Appeals on Wheels -- Not Just a Hoosier Thing

By George Khoury, Esq. on June 18, 2018 | Last updated on March 21, 2019

A program for the state appellate court in Indiana, called Appeals on Wheels, might not be the courthouse inside a food-truck that your modern mind envisions, but it's still awesome!

The focus of the program is to help educate the public about how the justice system works by holding real oral arguments, in real cases, off-site. Unfortunately, unlike The People's Court, or Judge Judy, the public likely feels a bit let down when they learn a decision won't be forthcoming at the end of the episode.

Real Appeal

For educational institutions, especially law schools, clearly there is some real appeal to a program like this. The program basically allows institutions, like law schools, colleges, high schools, and even tourist and retirement centers to host the appellate court for an oral argument. Basically, if your Indiana institution has the space and can attract an audience of at least 50, your institution could be a contender for hosting.

Notably, Indiana isn't the only state to have this sort of a program. Just last month the Washington state appellate court held an oral argument at a high school. So law students, if you want to watch a real oral argument without having to go any further than your campus, do a bit of research and ask your school to participate.

Ask a Judge

One fascinating feature of these events which lawyers, law students, and the public, seem to really enjoy is the Q&A afterwards with the judges. Unfortunately for the lawyers arguing their cases that day, the judges do not answer questions related to the merits of the arguments they just heard.

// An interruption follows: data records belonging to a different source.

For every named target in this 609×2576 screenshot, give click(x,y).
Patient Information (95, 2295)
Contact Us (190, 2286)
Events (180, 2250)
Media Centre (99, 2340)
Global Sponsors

For the non-lawyer/law-student public though, the program is a bit different. Like a theater performance, beforehand, the audience is given a little preparation on the background of the case and parties, and the judges. Commenting on the program, calling it "a fabulous idea" and "a great civics lesson," Indiana county judge Maria Granger explained: "I think that any time that the public can witness justice at work, it just raises the awareness, I think it builds confidence, it builds trust ... that the system is working."